S’agissant de la décision portant obligation de quitter le territoire français :
- elle méconnaît les stipulations de l’article 8 de la convention européenne de sauvegarde des droits de l'homme et des libertés fondamentales ;
- elle est entachée d’erreur manifeste d’appréciation.
Par un mémoire en défense enregistré le 14 août 2024, le préfet de Seine-et-Marne conclut au rejet de la requête.
Il fait valoir que les moyens soulevés par le requérant ne sont pas fondés.
Vu les autres pièces du dossier.
Vu :
- la convention européenne de sauvegarde des droits de l'homme et des libertés fondamentales ;
- l’accord franco-marocain du 9 octobre 1987 ;
- le code de l’entrée et du séjour des étrangers et du droit d’asile ;
- le code de justice administrative.
Le président de la formation de jugement a dispensé la rapporteure publique, sur sa proposition, de conclure dans cette affaire en application des dispositions de l’article R. 732-1-1 du code de justice administrative.
Les parties ont été régulièrement averties du jour de l’audience.
Ont été entendus au cours de l’audience publique :
- le rapport de Mme Seignat ;
- et les observations de Me Besse, représentant M. A..., absent.

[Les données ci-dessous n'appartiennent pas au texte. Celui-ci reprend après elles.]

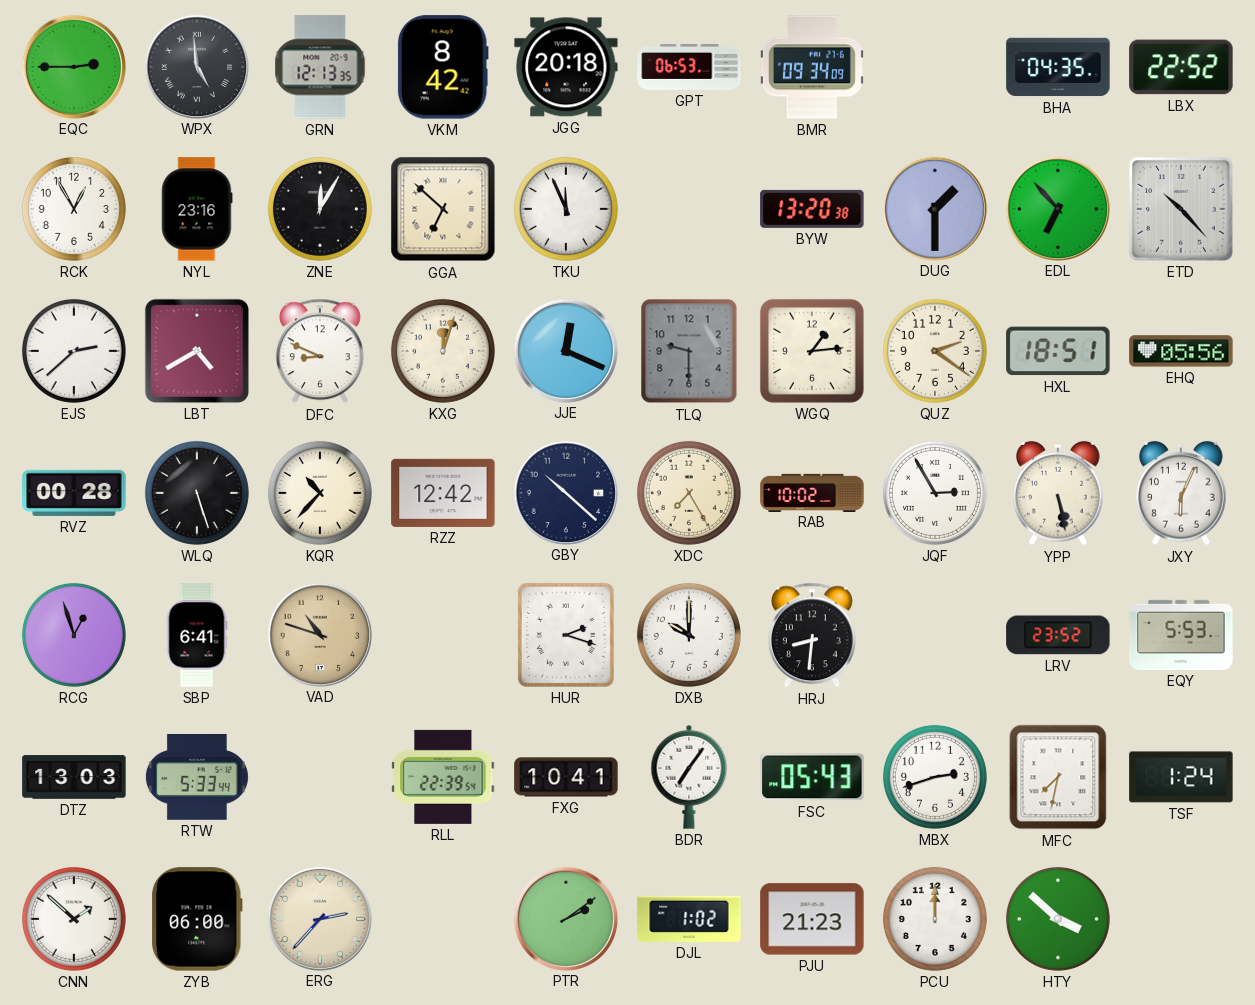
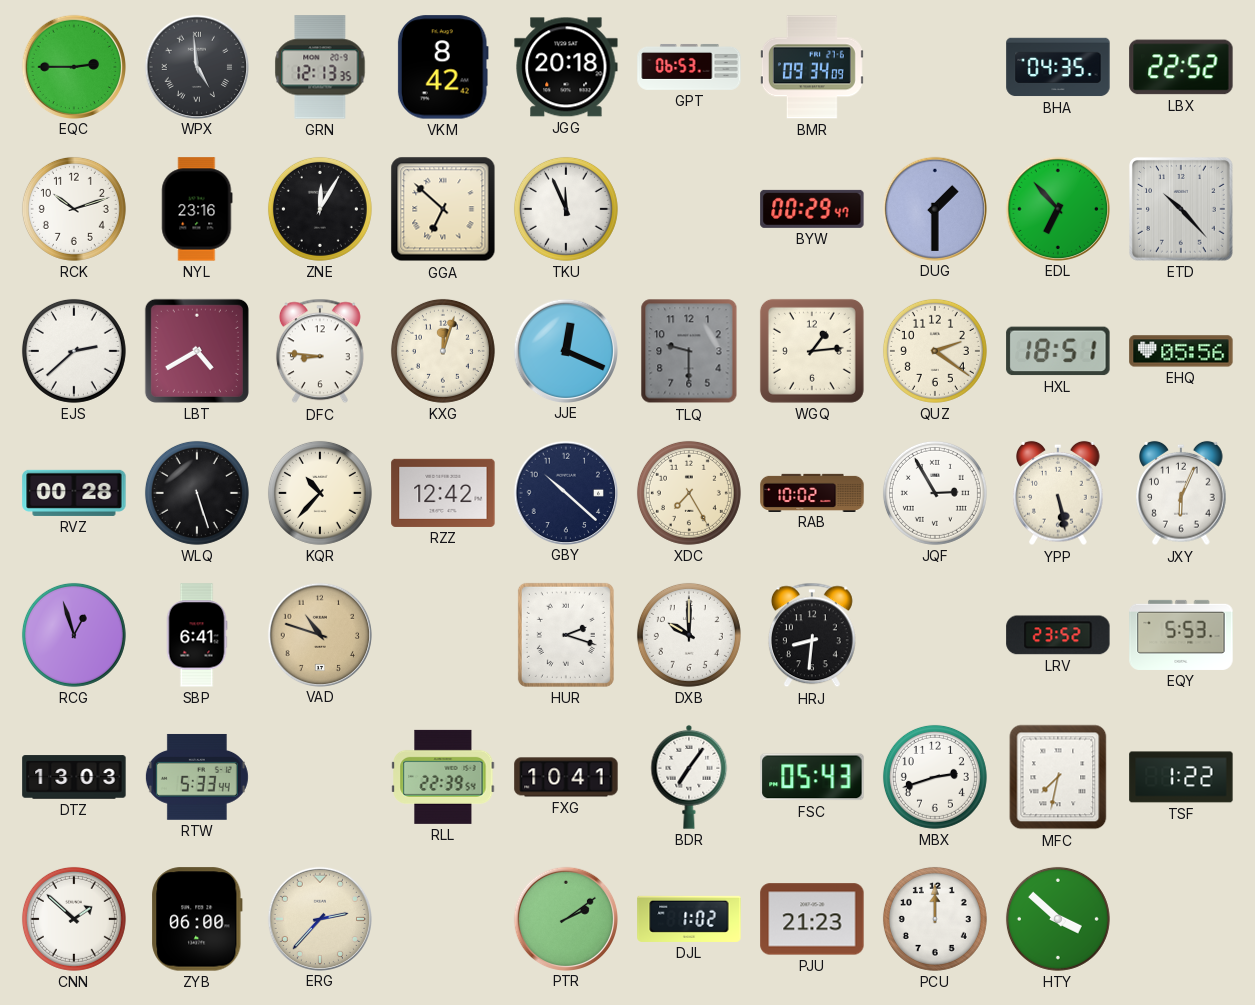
RCK: 12:55 -> 10:12
BYW: 13:20 -> 00:29
DFC: 8:49 -> 8:46
TSF: 1:24 -> 1:22
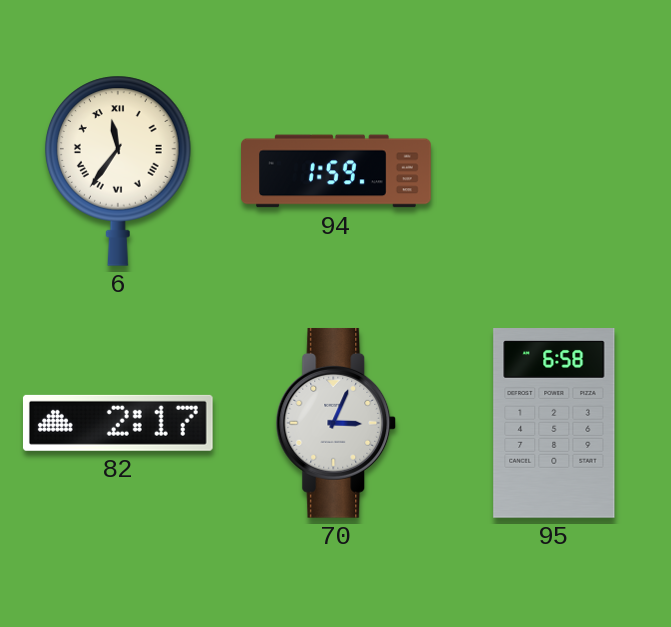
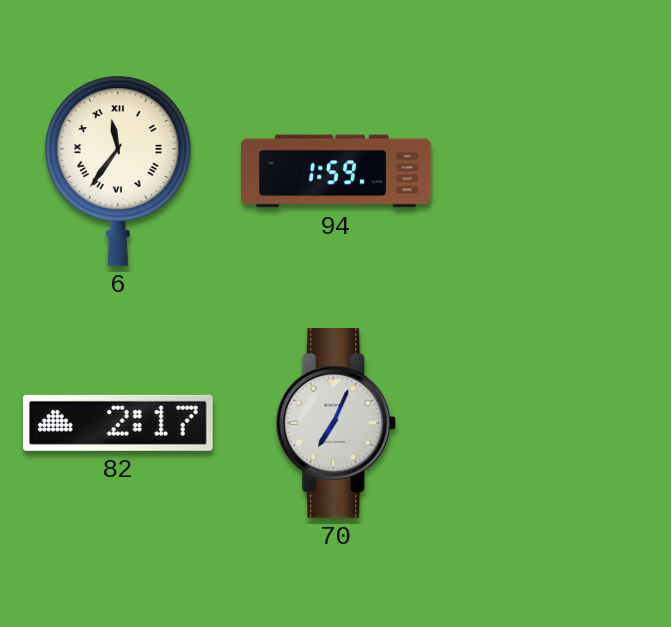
70: 3:04 -> 7:04
95: 6:58 -> none
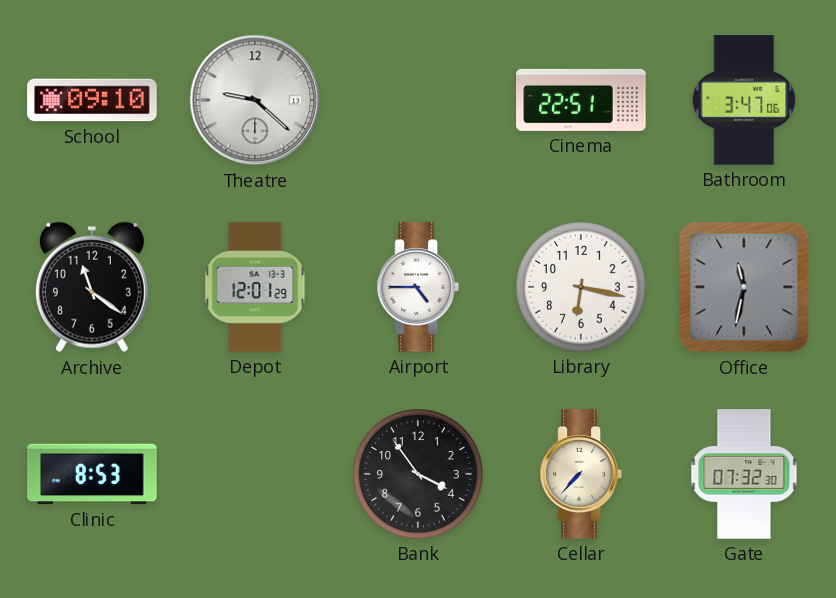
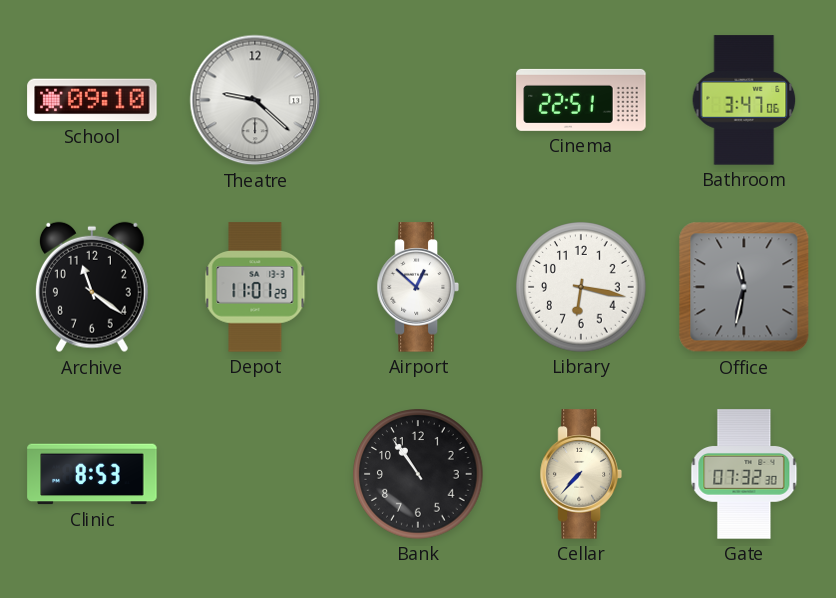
Depot: 12:01 -> 11:01
Airport: 4:45 -> 12:52
Bank: 3:54 -> 10:54
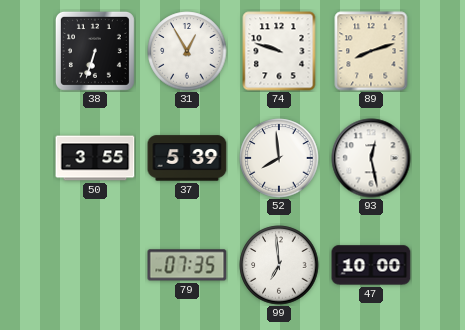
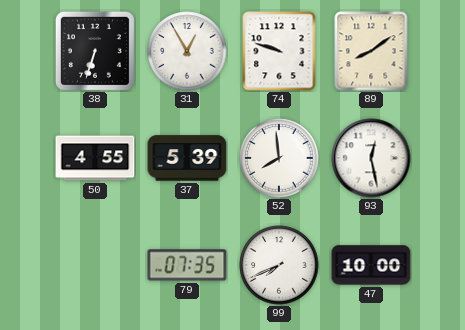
89: 8:12 -> 8:09
50: 3:55 -> 4:55
99: 6:59 -> 7:41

Le préfet de Seine-et-Marne n’était ni présent, ni représenté.
Considérant ce qui suit :
M. B... A..., ressortissant marocain né le 2 mai 1975, déclare être entré en France le 8 juin 2018. Il a sollicité son admission exceptionnelle au séjour en qualité de salarié. Par un arrêté du 12 février 2024, le préfet de Seine-et-Marne a rejeté sa demande de titre de séjour et l’a obligé à quitter le territoire français dans un délai de trente jours en fixant le pays à destination duquel il est susceptible d’être éloigné. M. A... sollicite l’annulation de cet arrêté.
Sur les conclusions à fin d’annulation :
En ce qui concerne la décision portant refus de titre de séjour :
En premier lieu, l’arrêté attaqué vise les stipulations de la convention européenne de sauvegarde des droits de l’homme et des libertés fondamentales, les stipulations de l’accord franco-marocain du 9 octobre 1987 et les dispositions du code de l’entrée et du séjour des étrangers et du droit d’asile dont le préfet de Seine-et-Marne a fait application. L’arrêté indique également les circonstances de fait sur lesquelles le préfet s’est fondé, notamment s’agissant de la situation professionnelle et familiale de M. A.... Ainsi, à sa seule lecture, cette décision permet à l’intéressé de comprendre les motifs du refus de titre de séjour qui lui est opposé. Par suite, le moyen tiré de l’insuffisance de motivation doit être écarté.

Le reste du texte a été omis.